INFS 519 - November 2, 2010

Table of Contents

Reading

This lecture covers material from 10.1 and 12.

Heaps

A heap is a binary tree whose elements can be compared with total order semantics. That is all elements in the heap can be listed in order from smallest to largest.

Heap Storage Rules

  1. The element contained by each node is greater than or equal to the elements of that node's children.
  2. The tree is a complete binary tree so that every level except the deepest must contain as many nodes as possible; at the deepest level, all the nodes are as far left as possible.

Just like complete binary trees, heaps can be implemented with an array.

Priority Queues with Heaps

If we use the priority of an enqueued element determine its order, then a heap can be used to store prioritized elements where every node in the heap contains an element with a priority higher or equal to that of its children nodes.

Adding an Element

  1. Place the new element in the heap in the first available location. This keeps the structure as a complete binary tree, but it might violate a constraint of heaps that parent nodes hold an element with a higher value than its children.
  2. While the new element has a priority higher than its parent, swap the new element with its parent.

Removing an Element

  1. Copy the root element of the heap, this is the return value.
  2. Move the last element in the deepest level to the root.
  3. The new root element is likely out-of-place. While the out-of-place element has a value lower than one of its children, swap it with the highest-valued child.

Sorting

We'll be covering selection sort, insertion sort, merge sort, quicksort, and heapsort.

Selection Sort

Select the largest (or smallest) element in the list and then move it the appropriate place in the list by swapping its value with what is already at the location.

Using the list, [8, 3, 5], as an example:

  1. Scan entire list and see that 8 is the largest.
  2. Since it's the largest, it belongs in the last position of the list.
  3. Swap 8 with 5: [5, 3, 8].
  4. Now look for the next largest element and repeat.
for (i = n-1; i > 0; i--)

    // Find largest value
    idxBig = 0
    for (j = 1; j <= i; j++)
        if (data[idxBig] < data[j]
            idxBig = j

    swap data[i] with data[idxBig]

Run-time Analysis

Nested for-loops, both dependent on n, the size of data. An O(n) operation done n times is O(n 2).

O(n 2)

Insertion Sort

Build up a "new" list by inserting elements from the original list. At each iteration, ensure the list will remain sorted by choosing to insert the next element in the correct position.

Note that we can simply reuse the existing list for this sort as we are simultaneously removing an element from the old list and adding it to the new one.

for (i = 1; i < n; i++)
    // Insert the element from data[i] into the portion of the array
    // from data[0] through data[i-1] so that all data[0] through data[i] is sorted.
    for (j = first + i; isWrongSpot(entry, j); j--)
        data[j] = data[j-1]

    // Put entry in place
    data[j] = entry

boolean isWrongSpot(entry, j)
    return (j > first) && data[j - 1] > entry
        

Run-time Analysis

Also quadratic, O(n 2), for both worst-case and average-case.

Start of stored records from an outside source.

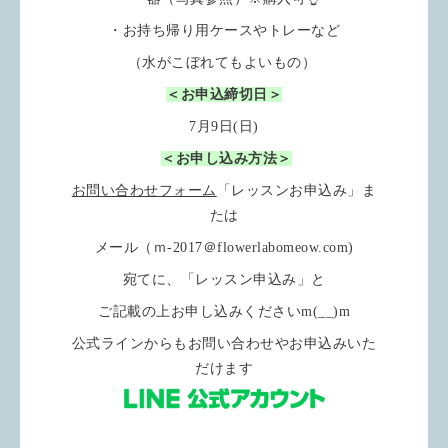
・お持ち帰り用ケースやトレーなど
（水がこぼれてもよいもの）
＜お申込締切日＞
7月9日(日)
＜お申し込み方法＞
お問い合わせフォーム
「レッスンお申込み」ま
たは
メール（ｍ-2017＠flowerlabomeow.com)
宛てに、「レッスン申込み」と
ご記載の上お申し込みくださいm(__)m
公式ラインからもお問い合わせやお申込みいた
だけます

But for best-case, is linear, O(n), when the list is already sorted.

Merge Sort

In merge sort, the array is divided into two equally-sized groups. The sub-arrays are recursively sorted by dividing the array into smaller pieces and then reassembling the halves in sorted order once the recursion ends.

Assuming there's more than one element, then merge sort runs as follows:

  1. Calculate array bounds for two halves. The first half is [0, n /2 - 1], and the second half is the rest.
  2. Recursively sort the two halves.
  3. Merge two sorted halves as recursive calls return.

The merge happens by looking at the two sorted arrays and copying the smallest value to the next spot in the temporary array.

  1. Allocate the temp array and set copied, copied1, and copied2 to zero.
  2. Copy items from both halves to temp, while preserving order.
  3. Copy any remaining items from left or right subarray.
  4. Copy the elements from temp back to data.
while (both halves of the array have more elements to copy)
    if (the next element of 1st half is <= the next element of the 2nd half)
        Copy the next element of 1st half to the next spot in temp.
        Add 1 to both copied and copied1.
    else
        Copy the next element of 2nd half to the next spot in temp.
        Add 1 to both copied and copied2.

Run-time Analysis

The number of elements to be sorted is n.

Since we keep dividing the size of the subarrays, there are log2 n levels of recursive calls to mergesort. The total work done in merge at each step is O(n)

So, we have a run-time of O(n log n).

While the run-time is good, merge sort does require extra storage for temporary arrays.

See figure 12.4, p. 624 for comparison with quadratic run-time.

Quicksort

Similar to merge sort, but the dividing of the array into two subarrays is more complicated. This is a trade-off to make the combining, or merging, of sorted subarrays easier.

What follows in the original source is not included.